6.2 Remember to devote the most energy to managing and changing things that really matter, like school work and social interaction and to focus less on things like music, clothing and absolute neatness.

7. Some children with an oppositional disorder have immediate negative reactions to commands, refuse to acknowledge authority and blame others. They have an immature response which will sometimes respond well to a specific approach. The principles depend on the parent acknowledging the negative behaviour (without sarcasm or anger) and on the child being taught specific responses in order to be part of the solution.

A simple example:

“I can see you don’t want to do your homework today.
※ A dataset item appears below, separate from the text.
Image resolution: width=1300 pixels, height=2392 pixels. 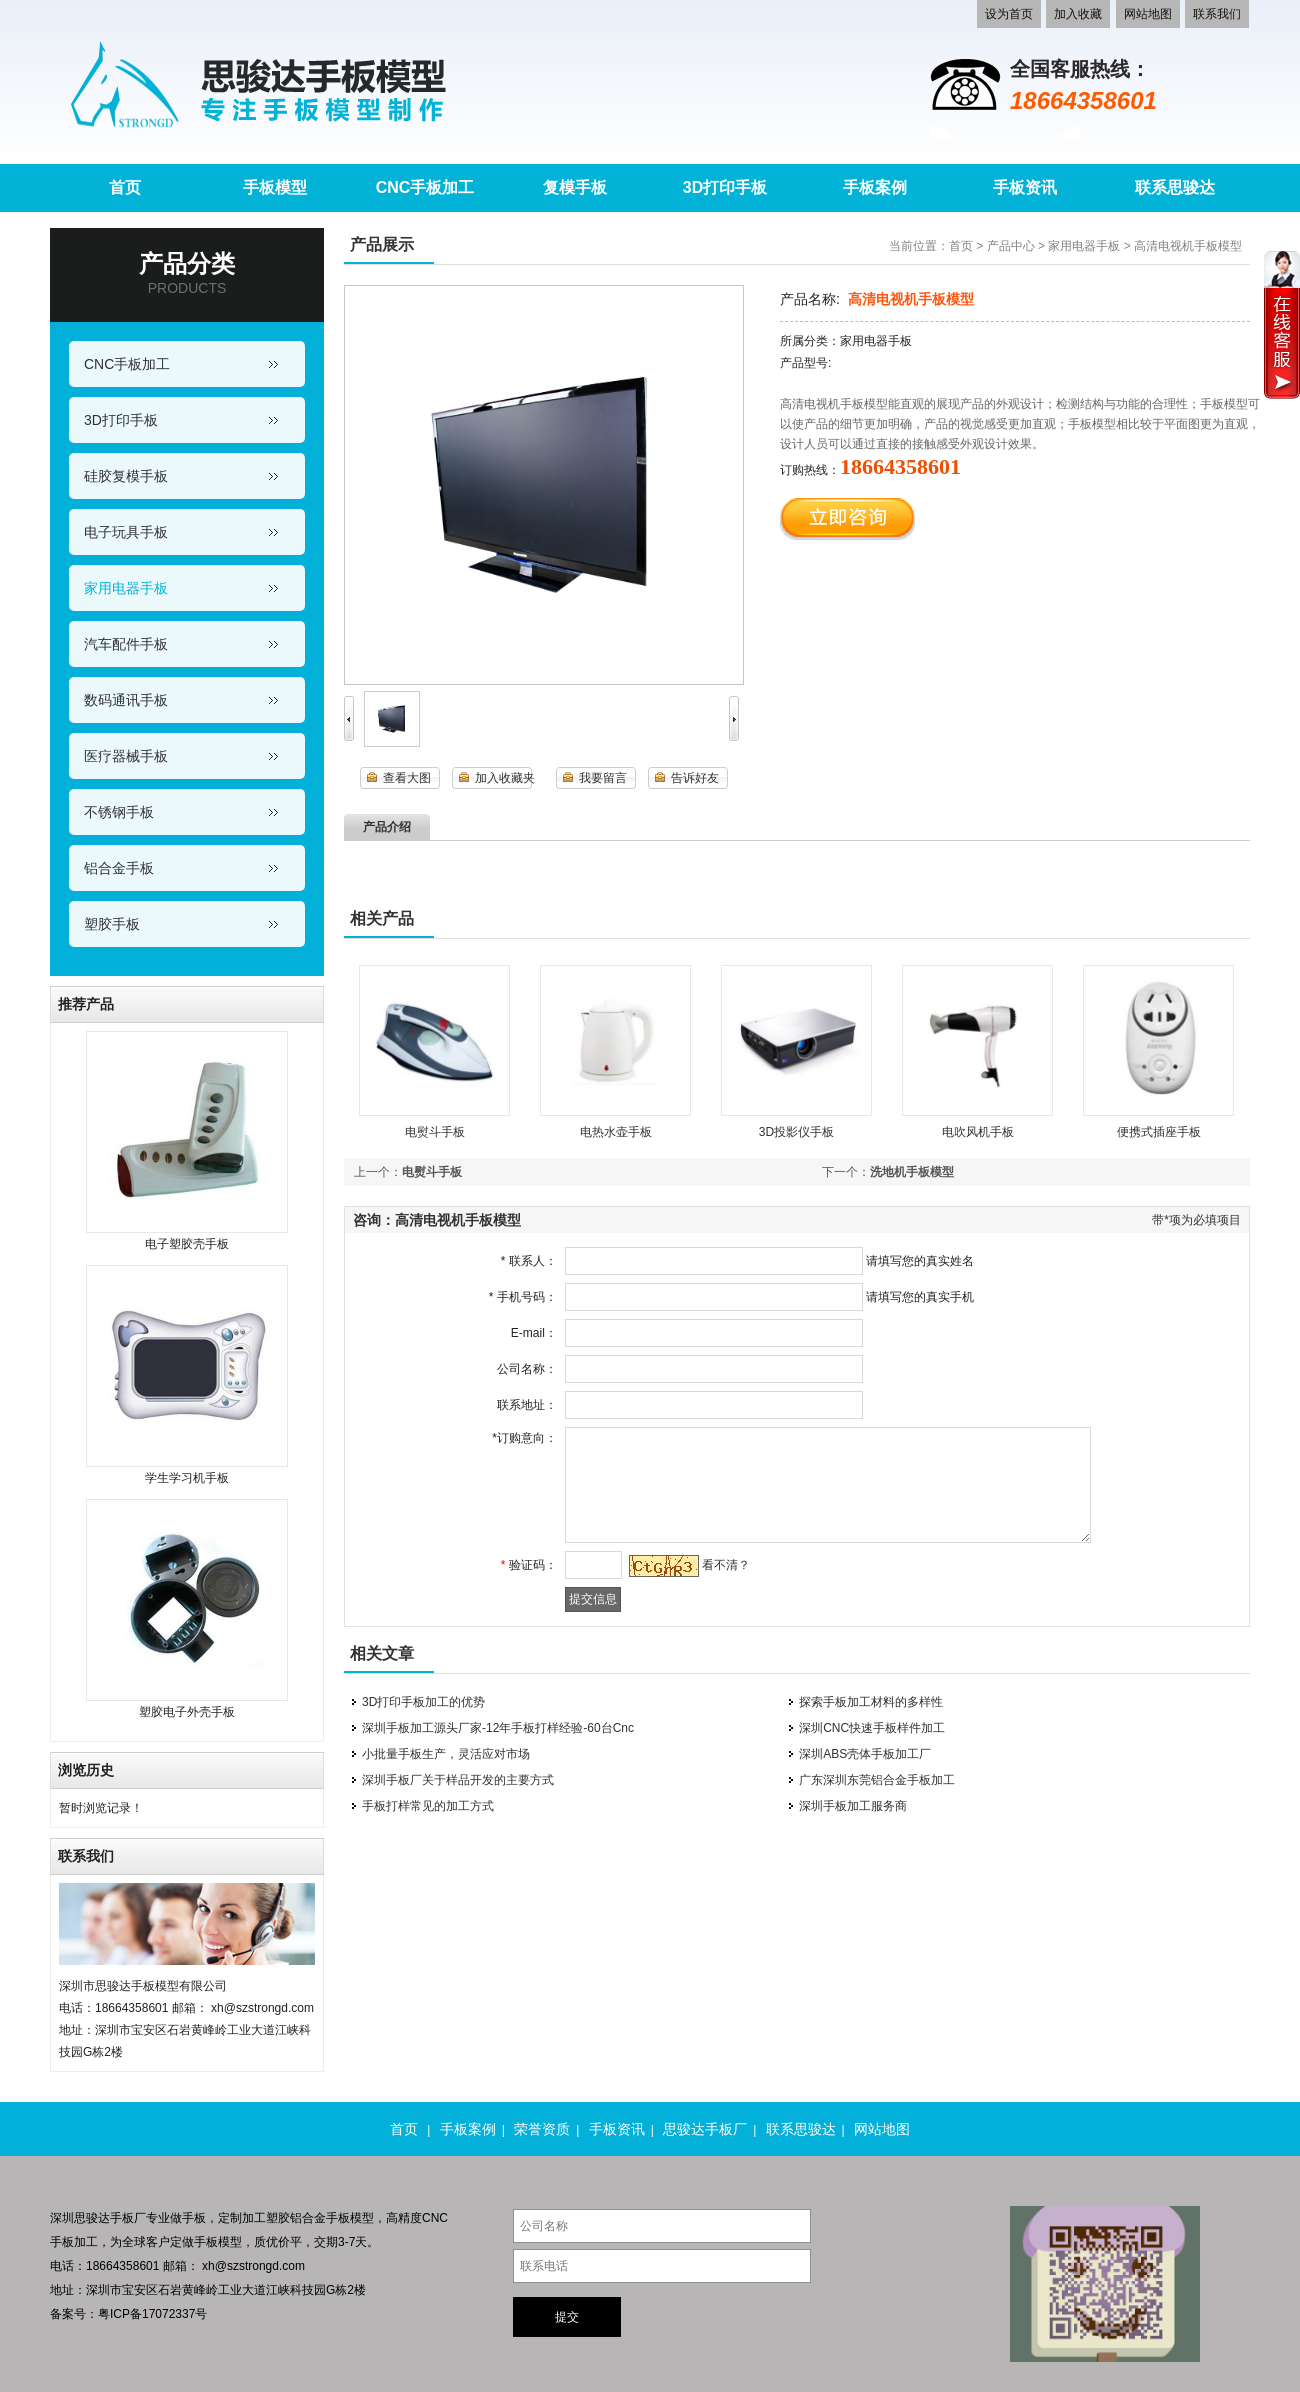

What’s up?” This seldom leads to a response.

“Tomorrow’s homework is important, so let’s make a plan. Let’s work for twenty minutes and then you can go play outside for a bit before we start again”, or any suggestion by the parent or child that works or that defuses the situation. The response the child should learn is “I need to do my part” or “I can do it differently” or “There is more than one way to do it”.

8. At the end of the day, the parent should reflect and, for the sake of their own mental health, forgive. They should forgive their child, themselves and also other people who may have acted harshly towards the child. It is very important that unacceptable behaviour is not excused because the child has an attention span deficit, but that the disciplinary measures occur closer in time to the negative behaviour, with immediate feedback.

When a child experiences serious problems at school, measures can be attempted whereby the child gets regular feedback about his/her behaviour.

An example for a younger child is a card on the desk to which the teacher can draw his/her attention.

Sit still.
Raise your hand.
Keep working.
Don’t call out.

A learner can carry a behaviour card which each teacher can sign and give to a mentor/guardian during breaks.

It is important to not only focus on scales that evaluate attention deficit disorder, but that also those that evaluate quality-of-life, like the WFIRS-P, or scales that identify what time of day problems occur, like the D-TODS (Dundee-difficult time of day scale).

Information derived from this can guide us on where to focus with behaviour modification programmes, as well as to think about medication with a longer duration.